Id Provider: 2091
Evento n° 468322
Data inizio: 15/03/2026
Data fine: 15/12/2026
Crediti assegnati: 3
Corso gratuito
https://www.expopoint.it/?fuseaction=skdEventi&id=2760
L’intelligenza artificiale (AI) è oggi sempre più utilizzata nell’ambito dei tumori urologici come strumento di supporto alla diagnosi, alla valutazione prognostica e ai processi decisionali clinici, con il potenziale di trasformare profondamente la gestione di queste patologie.
L’AI rappresenta un vero e proprio cambio di paradigma, reso possibile dall’evoluzione dei sistemi informatici e dalla disponibilità di enormi quantità di dati sanitari prodotti negli ultimi anni. Grazie alle tecniche di machine learning, queste tecnologie sono in grado di analizzare e interpretare immagini diagnostiche (radiografie, TC, ECG), dati clinici e biologici, contribuendo in modo sempre più accurato alla formulazione della diagnosi. Numerose applicazioni, già validate scientificamente, hanno dimostrato livelli di affidabilità spesso paragonabili a quelli dei migliori specialisti in specifici ambiti medici.
Un ulteriore ambito di applicazione riguarda il supporto al decision making clinico: i sistemi di supporto alle decisioni, oggi potenziati dal machine learning, consentono di integrare molteplici variabili cliniche per individuare il trattamento farmacologico più appropriato per il singolo paziente, favorendo un approccio sempre più personalizzato.
L’AI trova inoltre un ruolo strategico nella ricerca clinica, facilitando l’identificazione delle molecole più promettenti, riducendo i tempi di sviluppo degli studi clinici e accelerando l’accesso a terapie innovative. Recenti evidenze hanno dimostrato la capacità dei sistemi di intelligenza artificiale di riconoscere specifici pattern tumorali, aprendo nuove prospettive nella classificazione delle neoplasie. A ciò si affianca l’area predittiva: l’analisi di dati clinici digitalizzati consente di individuare pazienti a maggior rischio e di prevedere eventi clinici futuri, migliorando le strategie di prevenzione e di monitoraggio.
Un ulteriore campo di applicazione è rappresentato dal Natural Language Processing (NLP), che permette di analizzare e interpretare il testo libero presente nelle cartelle cliniche elettroniche, valorizzando informazioni spesso non strutturate ma clinicamente rilevanti.
L’utilizzo dell’intelligenza artificiale non è tuttavia privo di criticità. La qualità e la validazione scientifica dei dati su cui si basano gli algoritmi sono elementi fondamentali.

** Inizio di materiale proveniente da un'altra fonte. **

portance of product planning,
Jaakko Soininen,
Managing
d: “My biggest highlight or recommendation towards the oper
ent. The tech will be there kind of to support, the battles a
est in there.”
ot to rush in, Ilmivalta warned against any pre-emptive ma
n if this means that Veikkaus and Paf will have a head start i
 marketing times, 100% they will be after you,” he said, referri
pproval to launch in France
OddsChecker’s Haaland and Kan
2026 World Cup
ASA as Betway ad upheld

È pertanto essenziale distinguere tra sistemi addestrati su fonti affidabili, come letteratura scientifica e linee guida, e applicazioni basate su dati non controllati. In ogni caso, il ruolo del medico resta centrale: la decisione finale sull’utilizzo dell’AI deve sempre fondarsi su evidenze scientifiche, sicurezza, appropriatezza clinica, equità e rispetto delle normative vigenti.
I corsi proposti si articolano su due direttrici formative principali: da un lato, offrire alla comunità clinica e di ricerca una panoramica chiara e strutturata sulle potenzialità e sui limiti delle metodologie di intelligenza artificiale; dall’altro, consentire un’esperienza pratica attraverso l’utilizzo di una piattaforma di aggiornamento scientifico basata sull’AI, per affrontare quesiti diagnostico-terapeutici concreti e ottenere risposte rapide e pertinenti.